- [Your task] Lines with the word "построен" are the answer; copy each of them from the data below.

====== Material for the task ======

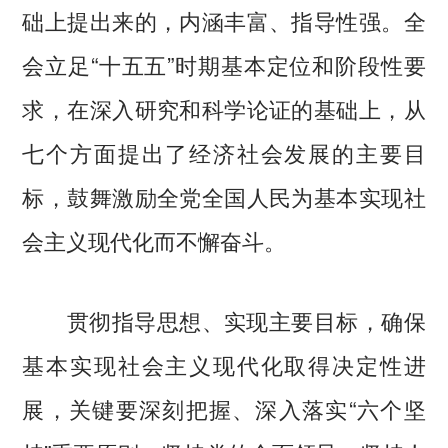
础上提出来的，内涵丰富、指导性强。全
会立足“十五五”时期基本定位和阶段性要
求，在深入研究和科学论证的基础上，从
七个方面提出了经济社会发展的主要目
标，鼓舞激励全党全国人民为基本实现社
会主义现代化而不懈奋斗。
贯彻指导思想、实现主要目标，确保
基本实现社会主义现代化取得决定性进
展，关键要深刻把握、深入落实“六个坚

======
====== Material for the task ======

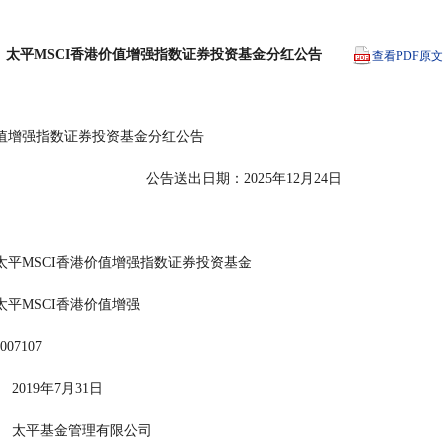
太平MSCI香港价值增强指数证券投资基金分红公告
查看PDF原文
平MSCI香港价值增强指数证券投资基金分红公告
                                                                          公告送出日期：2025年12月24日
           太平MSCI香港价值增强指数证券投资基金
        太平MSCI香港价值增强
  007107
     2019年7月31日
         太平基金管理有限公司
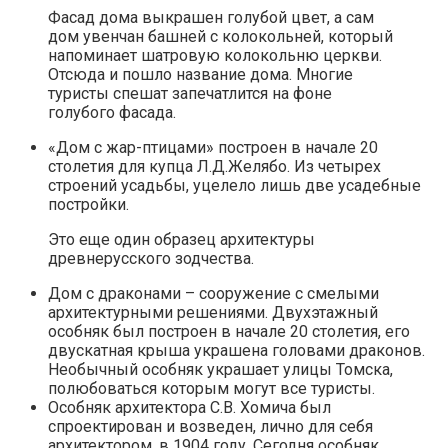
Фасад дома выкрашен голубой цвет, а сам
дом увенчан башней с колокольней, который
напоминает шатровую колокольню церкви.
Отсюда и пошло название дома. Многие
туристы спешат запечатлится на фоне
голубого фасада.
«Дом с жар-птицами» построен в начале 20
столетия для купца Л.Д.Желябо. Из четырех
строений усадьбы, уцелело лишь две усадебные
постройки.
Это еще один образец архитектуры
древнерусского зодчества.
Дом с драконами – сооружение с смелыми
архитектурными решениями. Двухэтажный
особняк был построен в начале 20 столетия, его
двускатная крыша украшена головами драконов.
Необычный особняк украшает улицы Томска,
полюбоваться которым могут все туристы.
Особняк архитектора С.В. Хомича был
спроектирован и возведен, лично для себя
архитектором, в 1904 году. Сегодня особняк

======
====== Material for the task ======

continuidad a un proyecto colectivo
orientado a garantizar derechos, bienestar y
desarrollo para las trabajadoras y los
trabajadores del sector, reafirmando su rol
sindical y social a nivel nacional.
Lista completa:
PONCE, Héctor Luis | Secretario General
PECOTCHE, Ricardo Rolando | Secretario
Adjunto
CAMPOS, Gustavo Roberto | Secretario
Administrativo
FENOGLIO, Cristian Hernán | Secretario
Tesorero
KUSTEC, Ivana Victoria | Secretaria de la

======

- [Answer to the exercise]
«Дом с жар-птицами» построен в начале 20
особняк был построен в начале 20 столетия, его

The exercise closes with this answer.